The Feasibility of CBOs
One of the most important conclusions we reached in Phase I was
that the object approach enabled a separation of the domain from
the application in a more distinct way than had been enabled by
previous approaches. We also defined the domain as consisting
of fundamental stable components and the application as being
concerned with the evolution, implementation and assembly of these
components to meet specific information needs (see Figure 1).
By the start of Phase II in September 1992, this separation of
domain and application was more widely-accepted, and people were
starting to look at the possibility of producing domain objects
(components), as opposed to application-specific ones. The belief
being that such components were the real key to improved productivity
by being able to reuse them across multiple software applications.
But what was unknown was the scope of such components, and how
feasible it would be to develop them, with respect to their quality
and cost. We therefore decided in this project to start to address
this issue of feasibility by investigating suitable domains and
looking at the implications for consumers and suppliers.
Determining a common domain
Component objects are not usually directly usable as an application,
in the same way that car components do not directly provide transport.
Instead, the components should be viewed as building blocks,
representing concepts relevant to a number of different areas.
The concepts addressed by a set of components define a domain
as illustrated in Figure 2 :
For a set of components to be usable across different applications,
the applications should have similar enough needs that the components
can serve them all - yet still be possible to build. If different
applications use concepts that are radically different, it is
unlikely that a common set of components will serve them. Therefore,
the job of creating a potentially useful set of components involves
creating a model of the domain - ie representing the common concepts
in a more precise form. But a useful rule of thumb is that a
good domain is one where documentation defining terms
relevant to that domain already exists.
Figure 3 shows that any type of component may potentially be reused
within applications, across applications, ie within a project,
across projects - ie within a business area, across business areas,
ie within a corporation, across corporations - ie within an industry.

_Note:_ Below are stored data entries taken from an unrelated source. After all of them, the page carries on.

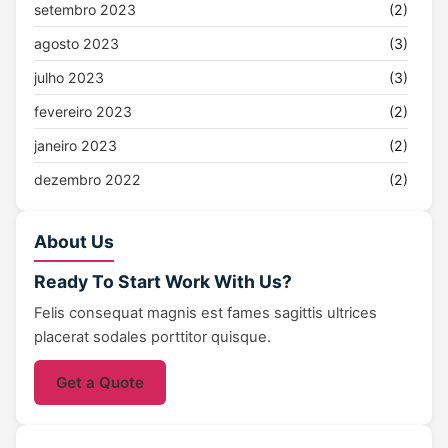
setembro 2023
(2)
agosto 2023
(3)
julho 2023
(3)
fevereiro 2023
(2)
janeiro 2023
(2)
dezembro 2022
(2)
novembro 2022
(17)
About Us
outubro 2022
(9)
Ready To Start
Work With Us?
agosto 2022
(1)
Felis consequat magnis est fames sagittis ultrices
julho 2022
(6)
placerat sodales porttitor quisque.
janeiro 2022
(2)
Get a Quote
dezembro 2021
(2)
novembro 2021
(10)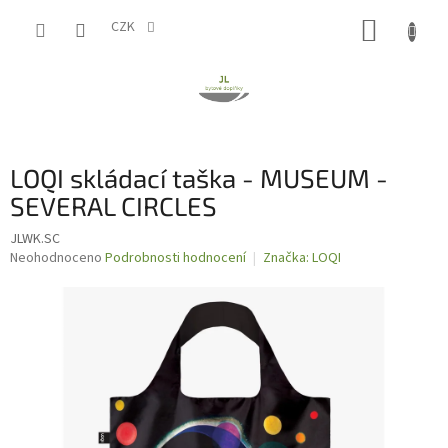
Přejít
NÁKUP
na
CZK
obsah
KOŠÍK
LOQI skládací taška - MUSEUM -
SEVERAL CIRCLES
JLWK.SC
Průměrné
Neohodnoceno
Podrobnosti hodnocení
Značka:
LOQI
hodnocení
produktu
je
0,0
z
5
hvězdiček.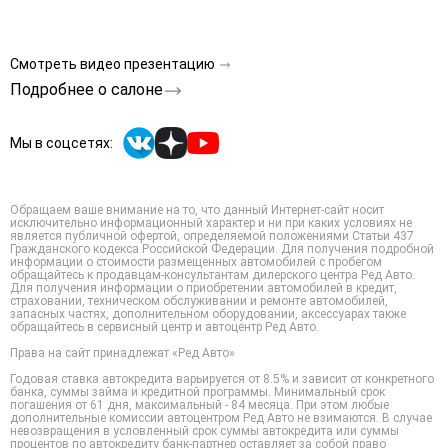
Смотреть видео презентацию
Подробнее о салоне
Мы в соцсетях:
Обращаем ваше внимание на то, что данный Интернет-сайт носит
исключительно информационный характер и ни при каких условиях не
является публичной офертой, определяемой положениями Статьи 437
Гражданского кодекса Российской Федерации. Для получения подробной
информации о стоимости размещенных автомобилей с пробегом
обращайтесь к продавцам-консультантам дилерского центра Ред Авто.
Для получения информации о приобретении автомобилей в кредит,
страховании, техническом обслуживании и ремонте автомобилей,
запасных частях, дополнительном оборудовании, аксессуарах также
обращайтесь в сервисный центр и автоцентр Ред Авто.
Права на сайт принадлежат «Ред Авто»
Годовая ставка автокредита варьируется от 8.5% и зависит от конкретного
банка, суммы займа и кредитной программы. Минимальный срок
погашения от 61 дня, максимальный - 84 месяца. При этом любые
дополнительные комиссии автоцентром Ред Авто не взимаются. В случае
невозвращения в условленный срок суммы автокредита или суммы
процентов по автокредиту банк-партнер оставляет за собой право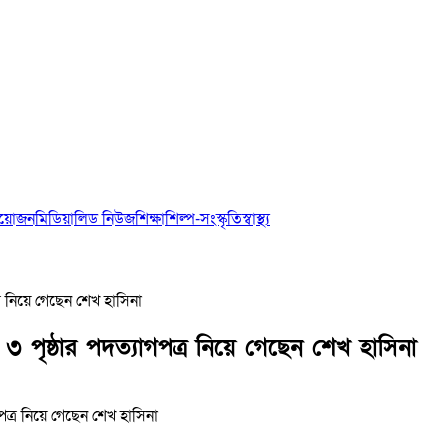
আয়োজন
মিডিয়া
লিড নিউজ
শিক্ষা
শিল্প-সংস্কৃতি
স্বাস্থ্য
্র নিয়ে গেছেন শেখ হাসিনা
 ৩ পৃষ্ঠার পদত্যাগপত্র নিয়ে গেছেন শেখ হাসিনা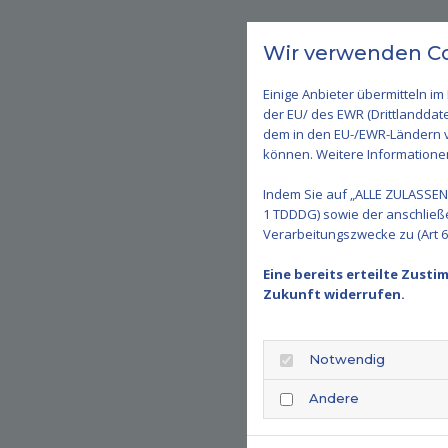
Wir verwenden Co
Einige Anbieter übermitteln 
der EU/ des EWR (Drittlanddate
dem in den EU-/EWR-Ländern ve
können. Weitere Informationen 
Indem Sie auf „ALLE ZULASSEN"
1 TDDDG) sowie der anschließ
Verarbeitungszwecke zu (Art 6 A
Eine bereits erteilte Zust
Zukunft widerrufen.
Notwendig
Andere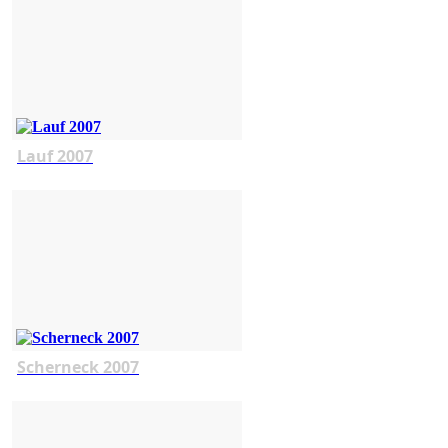
Lauf 2007
Scherneck 2007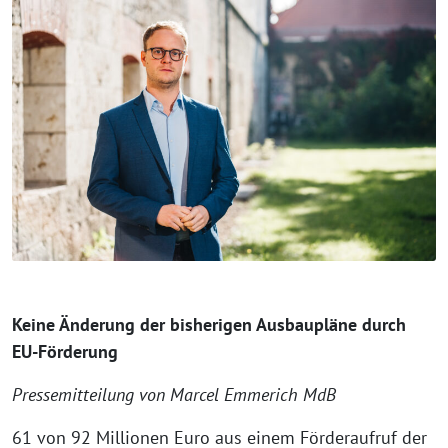
Keine Änderung der bisherigen Ausbaupläne durch
EU-Förderung
Pressemitteilung von Marcel Emmerich MdB
61 von 92 Millionen Euro aus einem Förderaufruf der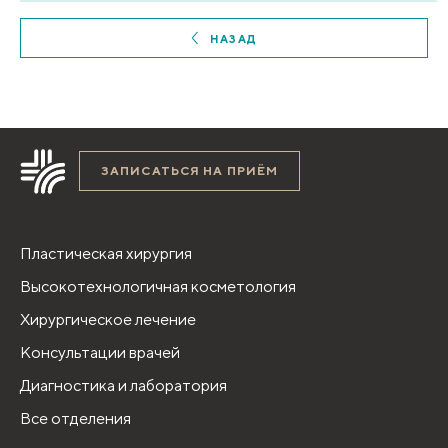
НАЗАД
ЗАПИСАТЬСЯ НА ПРИЁМ
Пластическая хирургия
Высокотехнологичная косметология
Хирургическое лечение
Консультации врачей
Диагностика и лаборатория
Все отделения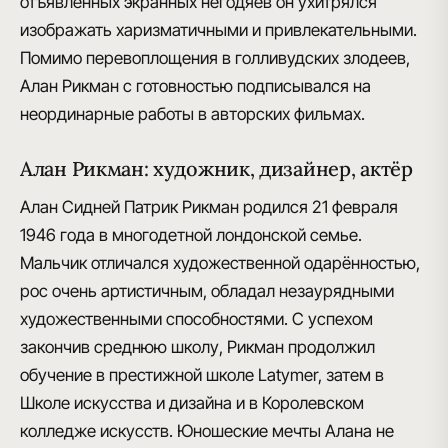
отъявленных экранных негодяев он ухитрялся
изображать харизматичными и привлекательными.
Помимо перевоплощения в голливудских злодеев,
Алан Рикман с готовностью подписывался на
неординарные работы в авторских фильмах.
Алан Рикман: художник, дизайнер, актёр
Алан Сидней Патрик Рикман
родился 21 февраля
1946 года в многодетной лондонской семье.
Мальчик отличался художественной одарённостью,
рос очень артистичным,
обладал незаурядными
художественными способностями
. С успехом
закончив среднюю школу, Рикман продолжил
обучение в престижной школе Latymer, затем в
Школе искусства и дизайна и в Королевском
колледже искусств. Юношеские мечты Алана не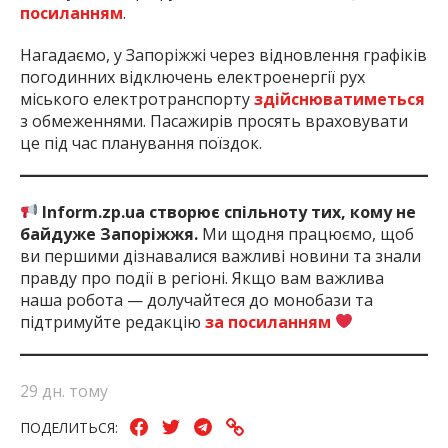
посиланням
.
Нагадаємо, у Запоріжжі через відновлення графіків
погодинних відключень електроенергії рух
міського електротранспорту
здійснюватиметься
з обмеженнями. Пасажирів просять враховувати
це під час планування поїздок.
Inform.zp.ua створює спільноту тих, кому не
байдуже Запоріжжя.
Ми щодня працюємо, щоб
ви першими дізнавалися важливі новини та знали
правду про події в регіоні. Якщо вам важлива
наша робота — долучайтеся до монобази та
підтримуйте редакцію
за посиланням
29 дн. тому
ПОДЕЛИТЬСЯ: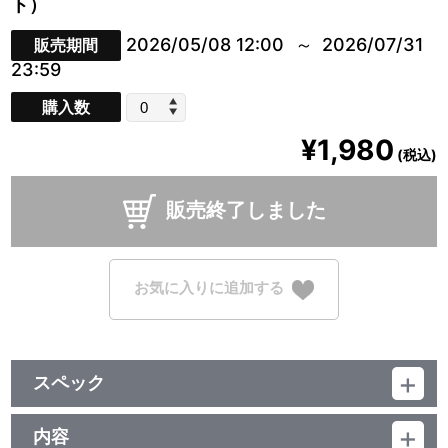
ト）
2026/05/08 12:00
2026/07/31
販売期間
23:59
購入数
¥1,980
(税込)
販売終了しました
お気に入りに追加する
スペック
品番：TU-14001
ジャンル：クリアファイル
内容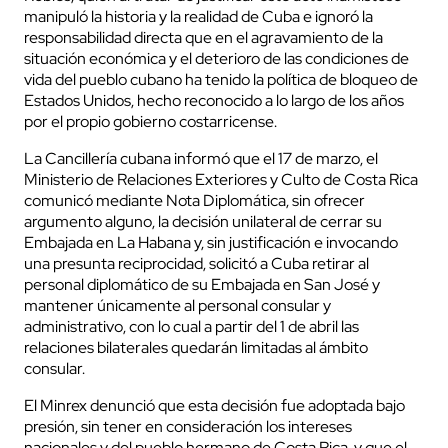
manipuló la historia y la realidad de Cuba e ignoró la
responsabilidad directa que en el agravamiento de la
situación económica y el deterioro de las condiciones de
vida del pueblo cubano ha tenido la política de bloqueo de
Estados Unidos, hecho reconocido a lo largo de los años
por el propio gobierno costarricense.
La Cancillería cubana informó que el 17 de marzo, el
Ministerio de Relaciones Exteriores y Culto de Costa Rica
comunicó mediante Nota Diplomática, sin ofrecer
argumento alguno, la decisión unilateral de cerrar su
Embajada en La Habana y, sin justificación e invocando
una presunta reciprocidad, solicitó a Cuba retirar al
personal diplomático de su Embajada en San José y
mantener únicamente al personal consular y
administrativo, con lo cual a partir del 1 de abril las
relaciones bilaterales quedarán limitadas al ámbito
consular.
El Minrex denunció que esta decisión fue adoptada bajo
presión, sin tener en consideración los intereses
nacionales y del pueblo hermano de Costa Rica, y que el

That is, the scope of a component is independent of its type.
Evidence from our own members and other practitioners shows reuse
in applications across projects and business areas, ie they are
starting to see corporation-wide reuse. With respect to the type
of reuse being achieved, most practitioners classify reusable
components into a number of categories. Although these classifications
vary to some degree, in general they include low-level technical,
middleware (support) and business categories, as shown in Figure
3. The evidence from most practitioners is that commercial DP
departments, building a number of OO applications are creating
common components of various categories to be reused within that
department, ie across applications. However, despite the fact
that there is an emerging market for sets of components sold direct
to IT developers, built by third party speculators, ie across
corporations, these have tended to be confined to the technical
and middleware categories, eg database access.
The development of business objects across corporations, ie Common
Business Objects, however, represents great potential. For although
the most direct and easiest gains are likely to come from reuse
across a few applications in a DP department, and although we
may be able to pick up a few utilities from the current open market,
CBOs would represent the common understanding of business and
commerce, thus aligning systems development ever closer to its
business purpose. Thereby, finally providing the truly significant
productivity and quality gains always promised by object technology.
Issues to address
Despite the considerable potential of CBOs, a major concern for
a number of our members and other practitioners, was that many
of their existing corporate models were very complex and therefore
difficult to communicate. They also tended to become out of date
very quickly and they were difficult to evolve, which usually
meant that significant parts of these models were irrelevant.
Understandably, members were concerned that object models might
turn out just the same. So before getting involved in the actual
development of CBOs they wanted to explore the feasibility and
cost of producing stable, but understandable and usable common
components and models.
The solution process once again involved members sharing their
experiences which resulted in the following key issues they wanted
to address :
Concepts - determining which are candidate CBOs
Feasibility - can these CBOs be built ?
- What sort of concepts need to be modelled ?
- Could we identify any of their characteristics ?
- If so, could we use these characteristics to start to identify
critical criteria for inclusion in the domain ?
Development - new issues to be managed
- What would be the cost/benefit of developing components to
effectively model common concepts in this domain ?
- Would it indeed possible and valuable to produce these components
- what about commercial sensitivity and competitive edge issues ?
- Who would be likely candidates to develop/use such components ?
- What could we do to assure the quality of these components ?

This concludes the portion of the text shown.